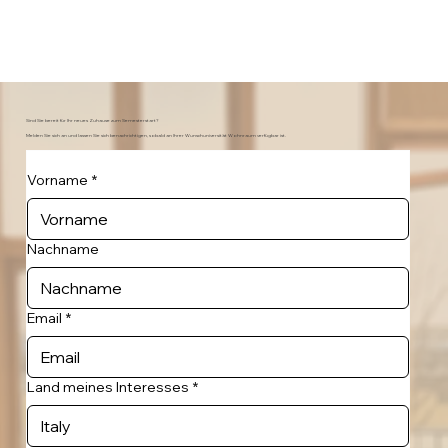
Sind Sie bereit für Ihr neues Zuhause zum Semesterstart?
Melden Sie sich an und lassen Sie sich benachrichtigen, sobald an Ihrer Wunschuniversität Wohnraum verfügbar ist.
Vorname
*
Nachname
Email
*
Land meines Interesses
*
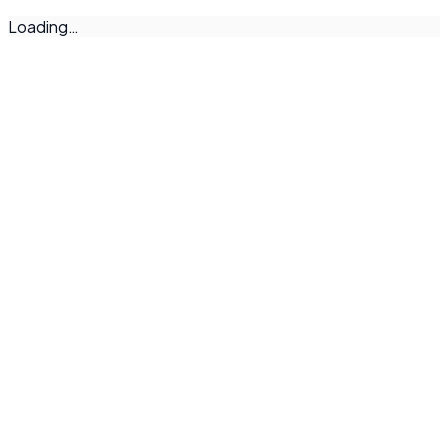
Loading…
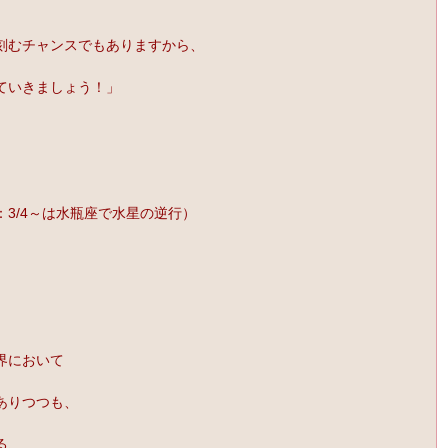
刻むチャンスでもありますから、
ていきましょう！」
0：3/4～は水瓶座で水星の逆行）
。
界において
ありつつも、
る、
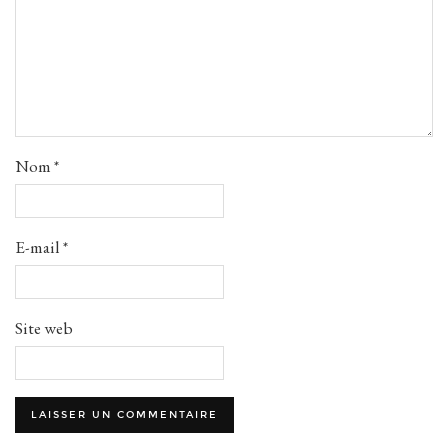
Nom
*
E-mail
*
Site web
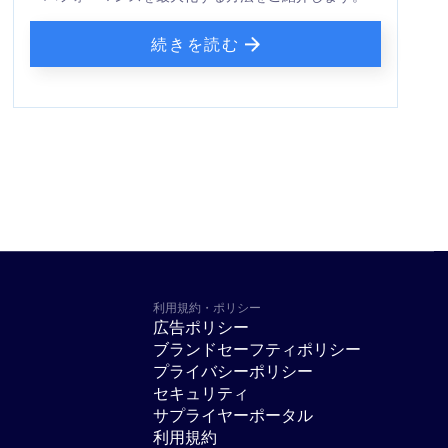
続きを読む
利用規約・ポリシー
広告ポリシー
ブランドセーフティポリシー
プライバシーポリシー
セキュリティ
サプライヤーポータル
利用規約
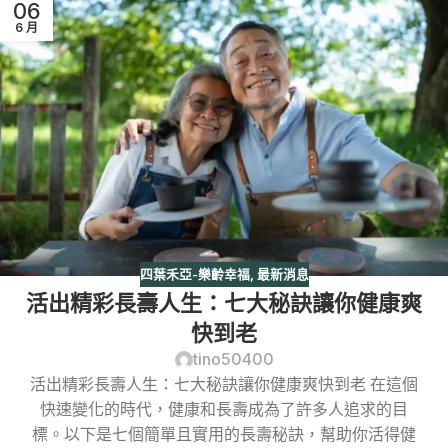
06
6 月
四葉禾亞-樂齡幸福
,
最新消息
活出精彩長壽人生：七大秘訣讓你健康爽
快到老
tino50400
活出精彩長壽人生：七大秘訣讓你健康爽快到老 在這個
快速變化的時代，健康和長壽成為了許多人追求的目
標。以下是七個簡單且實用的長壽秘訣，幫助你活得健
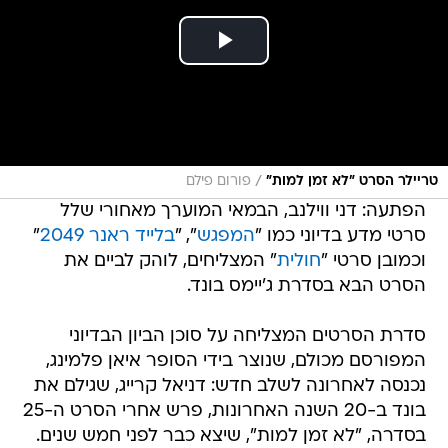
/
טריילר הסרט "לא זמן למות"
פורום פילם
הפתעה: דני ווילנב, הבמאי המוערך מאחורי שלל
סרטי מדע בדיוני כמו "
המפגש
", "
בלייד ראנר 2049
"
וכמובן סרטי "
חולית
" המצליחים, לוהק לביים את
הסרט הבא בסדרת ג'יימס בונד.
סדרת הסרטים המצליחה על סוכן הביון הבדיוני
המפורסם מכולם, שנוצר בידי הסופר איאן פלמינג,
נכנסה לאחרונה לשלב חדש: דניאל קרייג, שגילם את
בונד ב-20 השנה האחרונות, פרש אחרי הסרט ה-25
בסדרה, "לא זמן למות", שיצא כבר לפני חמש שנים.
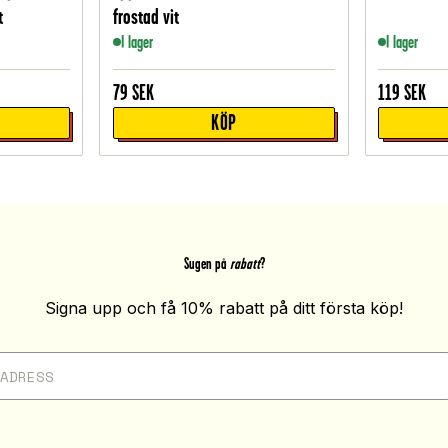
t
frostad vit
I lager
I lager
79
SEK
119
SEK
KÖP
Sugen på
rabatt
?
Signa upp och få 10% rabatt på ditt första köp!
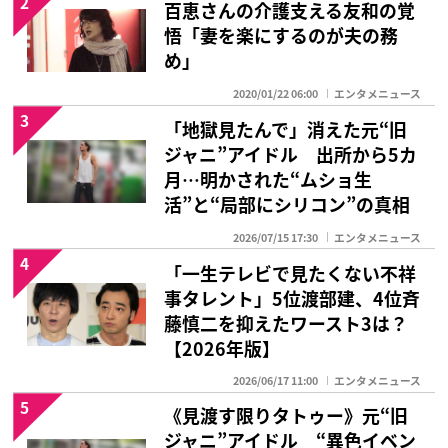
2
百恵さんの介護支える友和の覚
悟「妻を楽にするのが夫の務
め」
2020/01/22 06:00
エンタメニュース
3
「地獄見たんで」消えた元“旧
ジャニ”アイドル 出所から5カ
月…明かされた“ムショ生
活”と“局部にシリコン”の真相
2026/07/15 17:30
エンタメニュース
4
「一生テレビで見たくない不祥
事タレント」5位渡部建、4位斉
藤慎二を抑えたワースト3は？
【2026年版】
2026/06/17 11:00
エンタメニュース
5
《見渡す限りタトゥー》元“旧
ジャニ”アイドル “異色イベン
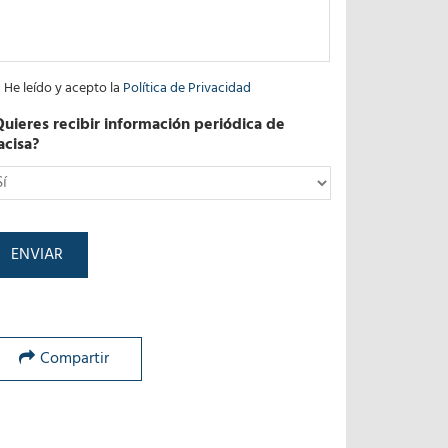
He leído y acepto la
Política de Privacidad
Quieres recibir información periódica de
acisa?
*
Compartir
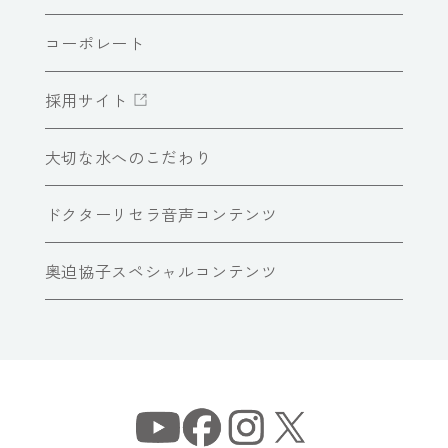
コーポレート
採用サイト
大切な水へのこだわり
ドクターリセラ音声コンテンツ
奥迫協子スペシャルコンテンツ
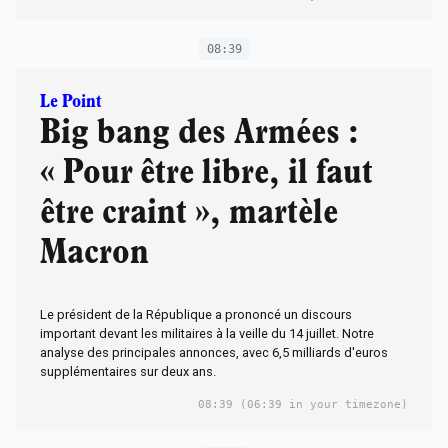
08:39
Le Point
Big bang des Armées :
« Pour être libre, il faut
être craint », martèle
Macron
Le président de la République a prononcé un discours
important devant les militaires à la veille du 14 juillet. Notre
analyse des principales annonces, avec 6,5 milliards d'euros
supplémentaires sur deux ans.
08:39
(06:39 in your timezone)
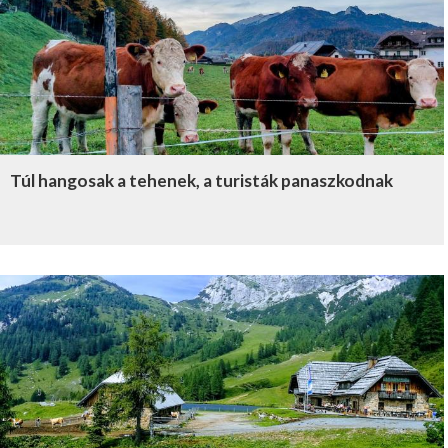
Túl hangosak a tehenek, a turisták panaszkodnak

————

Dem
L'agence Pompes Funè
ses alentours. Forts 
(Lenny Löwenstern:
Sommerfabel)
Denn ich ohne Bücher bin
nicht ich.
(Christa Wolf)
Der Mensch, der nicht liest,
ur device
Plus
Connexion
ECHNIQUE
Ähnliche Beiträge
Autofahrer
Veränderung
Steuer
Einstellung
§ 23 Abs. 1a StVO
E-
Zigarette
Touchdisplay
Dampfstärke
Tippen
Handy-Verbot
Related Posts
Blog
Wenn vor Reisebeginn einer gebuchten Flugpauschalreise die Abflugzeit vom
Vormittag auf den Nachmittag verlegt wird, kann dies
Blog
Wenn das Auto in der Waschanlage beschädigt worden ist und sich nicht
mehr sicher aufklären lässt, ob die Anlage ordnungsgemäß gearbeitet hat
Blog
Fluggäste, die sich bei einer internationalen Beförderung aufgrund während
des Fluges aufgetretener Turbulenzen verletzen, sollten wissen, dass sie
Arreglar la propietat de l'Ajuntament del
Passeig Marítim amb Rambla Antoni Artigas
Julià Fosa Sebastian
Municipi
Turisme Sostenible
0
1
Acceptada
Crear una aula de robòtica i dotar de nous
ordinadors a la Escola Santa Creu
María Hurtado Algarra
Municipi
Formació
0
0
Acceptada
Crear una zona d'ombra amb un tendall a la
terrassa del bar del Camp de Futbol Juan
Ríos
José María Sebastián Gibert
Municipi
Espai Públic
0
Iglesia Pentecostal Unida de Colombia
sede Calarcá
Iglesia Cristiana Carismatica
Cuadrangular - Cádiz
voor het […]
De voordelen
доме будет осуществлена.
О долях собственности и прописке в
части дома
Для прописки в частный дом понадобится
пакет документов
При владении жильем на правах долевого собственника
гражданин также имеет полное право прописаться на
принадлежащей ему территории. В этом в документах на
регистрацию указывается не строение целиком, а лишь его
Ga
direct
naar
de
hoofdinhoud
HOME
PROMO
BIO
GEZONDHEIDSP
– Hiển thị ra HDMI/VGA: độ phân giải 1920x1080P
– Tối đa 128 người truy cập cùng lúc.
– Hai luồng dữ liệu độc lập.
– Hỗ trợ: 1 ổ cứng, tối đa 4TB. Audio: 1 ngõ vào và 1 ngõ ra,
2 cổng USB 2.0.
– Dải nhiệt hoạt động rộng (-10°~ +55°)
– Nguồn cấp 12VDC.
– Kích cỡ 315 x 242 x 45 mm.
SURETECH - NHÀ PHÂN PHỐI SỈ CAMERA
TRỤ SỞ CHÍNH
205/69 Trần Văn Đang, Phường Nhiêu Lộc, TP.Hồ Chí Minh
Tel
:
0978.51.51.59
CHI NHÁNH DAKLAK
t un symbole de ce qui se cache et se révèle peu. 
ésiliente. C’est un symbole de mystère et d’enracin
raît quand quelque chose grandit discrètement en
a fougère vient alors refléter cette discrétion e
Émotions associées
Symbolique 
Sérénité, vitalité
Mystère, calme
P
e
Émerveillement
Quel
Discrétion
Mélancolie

————

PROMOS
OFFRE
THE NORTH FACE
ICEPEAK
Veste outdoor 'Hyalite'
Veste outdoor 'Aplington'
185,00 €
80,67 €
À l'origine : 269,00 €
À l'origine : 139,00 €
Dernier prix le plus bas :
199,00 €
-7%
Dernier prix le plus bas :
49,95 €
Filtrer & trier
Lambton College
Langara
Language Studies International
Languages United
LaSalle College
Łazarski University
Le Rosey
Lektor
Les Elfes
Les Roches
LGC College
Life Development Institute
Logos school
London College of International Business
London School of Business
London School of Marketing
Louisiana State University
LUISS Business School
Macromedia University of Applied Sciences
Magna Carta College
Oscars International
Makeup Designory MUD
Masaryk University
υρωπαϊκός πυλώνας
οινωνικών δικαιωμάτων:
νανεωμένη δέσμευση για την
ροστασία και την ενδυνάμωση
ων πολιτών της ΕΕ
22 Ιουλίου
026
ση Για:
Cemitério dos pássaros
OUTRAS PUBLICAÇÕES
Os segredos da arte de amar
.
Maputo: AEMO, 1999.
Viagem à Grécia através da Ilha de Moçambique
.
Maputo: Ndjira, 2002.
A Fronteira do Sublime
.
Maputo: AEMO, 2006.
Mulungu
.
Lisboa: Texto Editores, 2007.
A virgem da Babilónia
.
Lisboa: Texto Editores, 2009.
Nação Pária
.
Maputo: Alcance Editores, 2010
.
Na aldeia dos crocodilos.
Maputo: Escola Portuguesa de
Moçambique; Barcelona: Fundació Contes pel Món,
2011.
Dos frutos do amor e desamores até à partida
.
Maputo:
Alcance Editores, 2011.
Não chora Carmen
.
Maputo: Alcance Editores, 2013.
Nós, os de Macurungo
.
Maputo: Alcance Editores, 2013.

————

Task details
What lines of the material contain "Maputo"? Show them.

Task solution
Maputo: AEMO, 1999.
Maputo: Ndjira, 2002.
Maputo: AEMO, 2006.
Maputo: Alcance Editores, 2010
Maputo: Escola Portuguesa de
Maputo:
Maputo: Alcance Editores, 2013.
Maputo: Alcance Editores, 2013.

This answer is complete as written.